*Data for analysis*
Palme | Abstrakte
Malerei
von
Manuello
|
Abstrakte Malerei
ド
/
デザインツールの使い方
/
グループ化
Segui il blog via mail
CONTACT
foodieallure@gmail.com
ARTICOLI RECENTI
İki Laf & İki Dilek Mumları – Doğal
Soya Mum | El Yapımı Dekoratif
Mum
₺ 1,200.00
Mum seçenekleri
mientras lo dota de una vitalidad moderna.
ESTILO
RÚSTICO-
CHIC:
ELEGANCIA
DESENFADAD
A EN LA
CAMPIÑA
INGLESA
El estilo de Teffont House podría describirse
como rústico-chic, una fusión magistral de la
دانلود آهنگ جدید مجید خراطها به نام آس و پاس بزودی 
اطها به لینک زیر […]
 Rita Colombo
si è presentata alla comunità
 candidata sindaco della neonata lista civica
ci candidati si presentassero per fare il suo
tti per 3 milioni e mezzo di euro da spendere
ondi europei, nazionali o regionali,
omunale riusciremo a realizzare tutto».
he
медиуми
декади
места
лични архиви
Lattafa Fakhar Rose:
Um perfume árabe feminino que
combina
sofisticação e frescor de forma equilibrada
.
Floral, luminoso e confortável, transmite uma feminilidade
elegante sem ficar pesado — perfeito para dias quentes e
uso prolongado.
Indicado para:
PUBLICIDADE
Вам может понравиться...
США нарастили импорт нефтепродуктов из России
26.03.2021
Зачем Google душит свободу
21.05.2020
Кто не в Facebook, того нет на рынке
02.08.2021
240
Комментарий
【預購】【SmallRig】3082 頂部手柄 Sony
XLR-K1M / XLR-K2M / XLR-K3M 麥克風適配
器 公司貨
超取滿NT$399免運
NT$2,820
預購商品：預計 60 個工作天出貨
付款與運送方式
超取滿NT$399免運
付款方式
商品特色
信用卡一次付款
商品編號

==

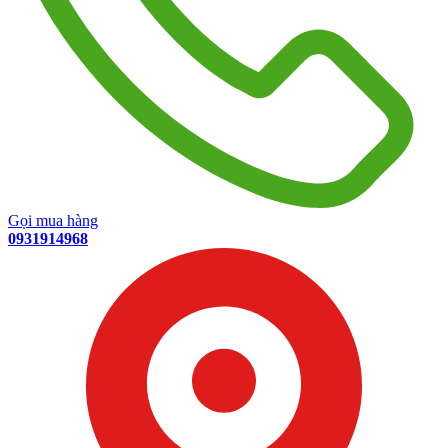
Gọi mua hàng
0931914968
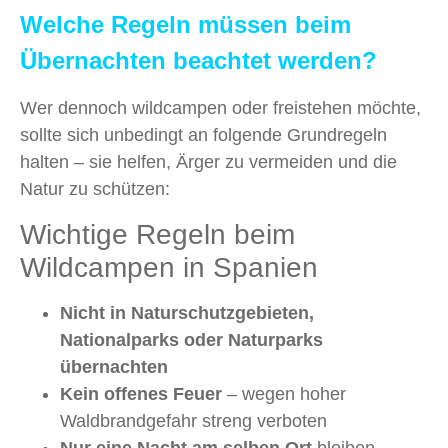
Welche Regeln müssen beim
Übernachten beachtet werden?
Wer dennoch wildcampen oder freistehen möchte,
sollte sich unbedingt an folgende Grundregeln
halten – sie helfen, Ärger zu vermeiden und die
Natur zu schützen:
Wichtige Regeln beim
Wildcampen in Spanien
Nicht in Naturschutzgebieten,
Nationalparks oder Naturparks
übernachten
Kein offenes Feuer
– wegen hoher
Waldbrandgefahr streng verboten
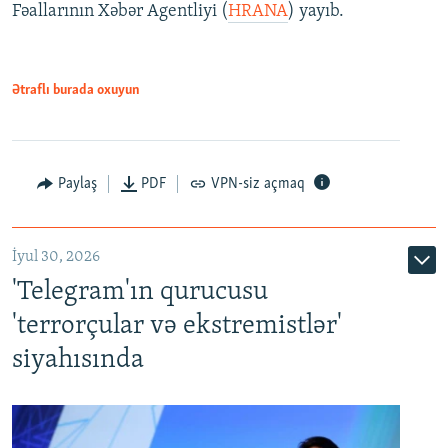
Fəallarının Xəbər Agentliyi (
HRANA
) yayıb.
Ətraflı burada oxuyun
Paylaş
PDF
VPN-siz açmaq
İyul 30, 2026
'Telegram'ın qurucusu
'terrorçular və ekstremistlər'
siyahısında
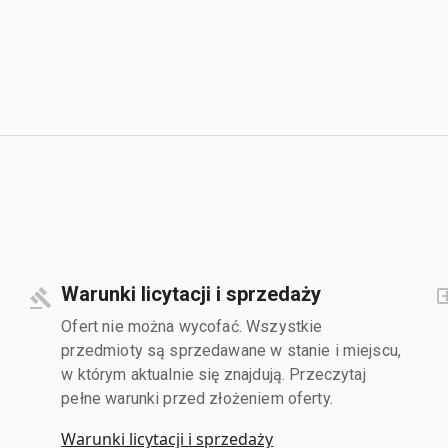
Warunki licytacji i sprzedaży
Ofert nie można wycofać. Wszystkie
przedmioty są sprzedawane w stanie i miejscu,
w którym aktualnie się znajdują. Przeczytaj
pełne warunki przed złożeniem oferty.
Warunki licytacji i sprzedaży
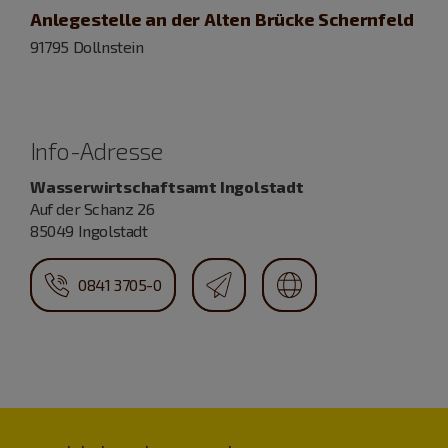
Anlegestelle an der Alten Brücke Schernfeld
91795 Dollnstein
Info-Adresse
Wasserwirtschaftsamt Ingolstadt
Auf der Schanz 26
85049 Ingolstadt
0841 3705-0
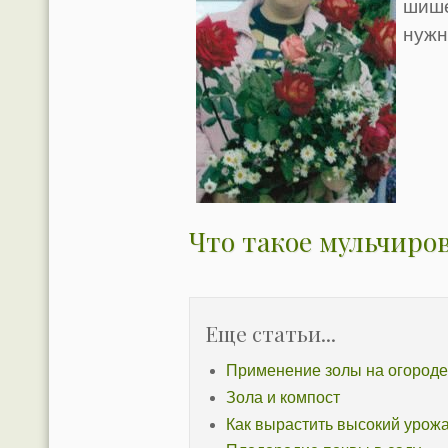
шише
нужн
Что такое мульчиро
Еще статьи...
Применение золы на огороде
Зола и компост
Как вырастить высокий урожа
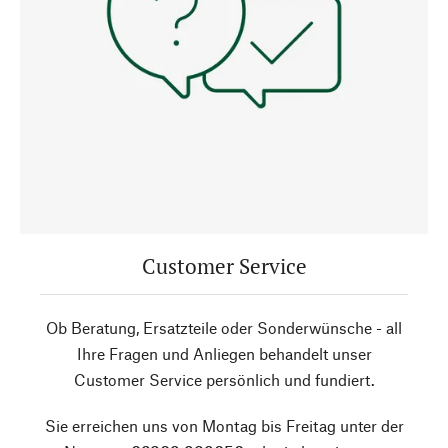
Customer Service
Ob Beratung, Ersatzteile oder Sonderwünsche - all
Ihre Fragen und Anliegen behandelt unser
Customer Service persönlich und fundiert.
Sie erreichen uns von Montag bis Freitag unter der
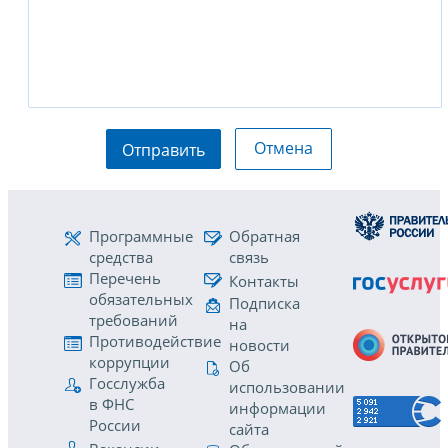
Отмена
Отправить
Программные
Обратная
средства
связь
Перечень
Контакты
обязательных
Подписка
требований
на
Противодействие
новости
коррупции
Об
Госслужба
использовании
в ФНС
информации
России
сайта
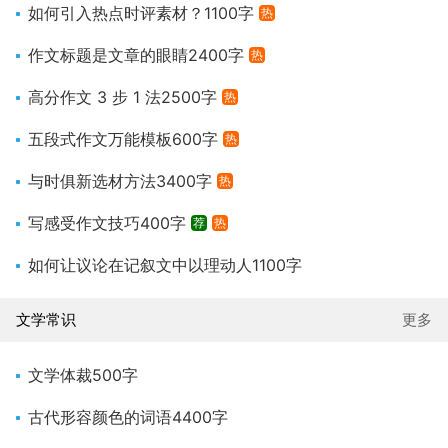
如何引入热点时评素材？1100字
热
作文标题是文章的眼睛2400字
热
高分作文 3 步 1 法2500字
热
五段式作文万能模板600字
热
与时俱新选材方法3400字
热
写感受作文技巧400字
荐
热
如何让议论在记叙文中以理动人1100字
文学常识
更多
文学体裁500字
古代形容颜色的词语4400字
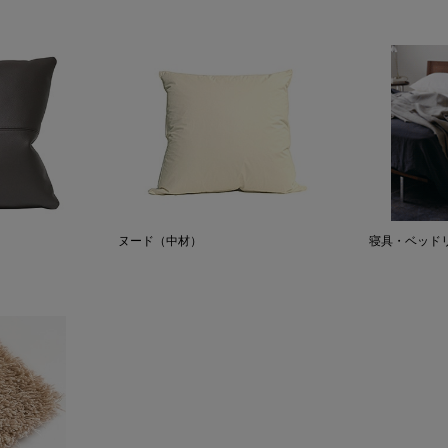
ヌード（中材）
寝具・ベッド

* * *

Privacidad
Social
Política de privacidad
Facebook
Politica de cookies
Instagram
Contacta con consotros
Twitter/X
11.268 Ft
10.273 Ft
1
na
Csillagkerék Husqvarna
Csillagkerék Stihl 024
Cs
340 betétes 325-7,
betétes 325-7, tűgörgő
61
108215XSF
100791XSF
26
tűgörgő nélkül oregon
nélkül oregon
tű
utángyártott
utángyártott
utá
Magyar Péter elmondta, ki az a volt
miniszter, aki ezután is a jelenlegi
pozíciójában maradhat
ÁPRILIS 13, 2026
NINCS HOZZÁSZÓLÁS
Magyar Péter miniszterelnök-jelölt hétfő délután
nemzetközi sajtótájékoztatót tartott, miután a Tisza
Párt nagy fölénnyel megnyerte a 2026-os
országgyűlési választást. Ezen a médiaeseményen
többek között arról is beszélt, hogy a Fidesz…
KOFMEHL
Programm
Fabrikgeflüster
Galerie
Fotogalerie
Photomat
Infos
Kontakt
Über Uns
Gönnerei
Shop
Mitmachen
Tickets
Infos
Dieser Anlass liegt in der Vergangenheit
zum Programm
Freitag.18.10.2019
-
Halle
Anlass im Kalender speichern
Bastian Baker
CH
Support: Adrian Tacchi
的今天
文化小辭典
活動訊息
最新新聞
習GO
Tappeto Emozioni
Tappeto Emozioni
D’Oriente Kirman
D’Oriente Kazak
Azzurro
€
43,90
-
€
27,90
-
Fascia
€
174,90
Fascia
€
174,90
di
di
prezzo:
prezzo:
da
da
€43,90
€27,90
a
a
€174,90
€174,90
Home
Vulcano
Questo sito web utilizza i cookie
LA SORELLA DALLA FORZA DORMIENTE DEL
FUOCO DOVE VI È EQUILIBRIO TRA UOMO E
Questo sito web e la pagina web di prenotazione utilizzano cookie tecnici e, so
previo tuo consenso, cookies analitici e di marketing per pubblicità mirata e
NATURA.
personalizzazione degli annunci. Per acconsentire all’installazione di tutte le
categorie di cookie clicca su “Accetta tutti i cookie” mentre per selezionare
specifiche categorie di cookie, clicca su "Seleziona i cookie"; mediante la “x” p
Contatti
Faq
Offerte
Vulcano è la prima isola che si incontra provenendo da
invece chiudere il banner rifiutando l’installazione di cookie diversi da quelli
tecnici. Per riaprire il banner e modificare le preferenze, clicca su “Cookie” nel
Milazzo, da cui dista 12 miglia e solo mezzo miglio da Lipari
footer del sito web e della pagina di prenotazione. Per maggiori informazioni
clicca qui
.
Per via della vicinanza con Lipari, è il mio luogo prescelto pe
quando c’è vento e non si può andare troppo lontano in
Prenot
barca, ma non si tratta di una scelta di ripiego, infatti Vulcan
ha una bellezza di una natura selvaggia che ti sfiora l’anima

*Task directions*
Could you reproduce exactly the lines of the entries above, from the one with "LA SORELLA DALLA FORZA DORMIENTE DEL" through the one with "ha una bellezza", and nothing else?

*Result*
LA SORELLA DALLA FORZA DORMIENTE DEL
FUOCO DOVE VI È EQUILIBRIO TRA UOMO E
Questo sito web e la pagina web di prenotazione utilizzano cookie tecnici e, so
previo tuo consenso, cookies analitici e di marketing per pubblicità mirata e
NATURA.
personalizzazione degli annunci. Per acconsentire all’installazione di tutte le
categorie di cookie clicca su “Accetta tutti i cookie” mentre per selezionare
specifiche categorie di cookie, clicca su "Seleziona i cookie"; mediante la “x” p
Contatti
Faq
Offerte
Vulcano è la prima isola che si incontra provenendo da
invece chiudere il banner rifiutando l’installazione di cookie diversi da quelli
tecnici. Per riaprire il banner e modificare le preferenze, clicca su “Cookie” nel
Milazzo, da cui dista 12 miglia e solo mezzo miglio da Lipari
footer del sito web e della pagina di prenotazione. Per maggiori informazioni
clicca qui
.
Per via della vicinanza con Lipari, è il mio luogo prescelto pe
quando c’è vento e non si può andare troppo lontano in
Prenot
barca, ma non si tratta di una scelta di ripiego, infatti Vulcan
ha una bellezza di una natura selvaggia che ti sfiora l’anima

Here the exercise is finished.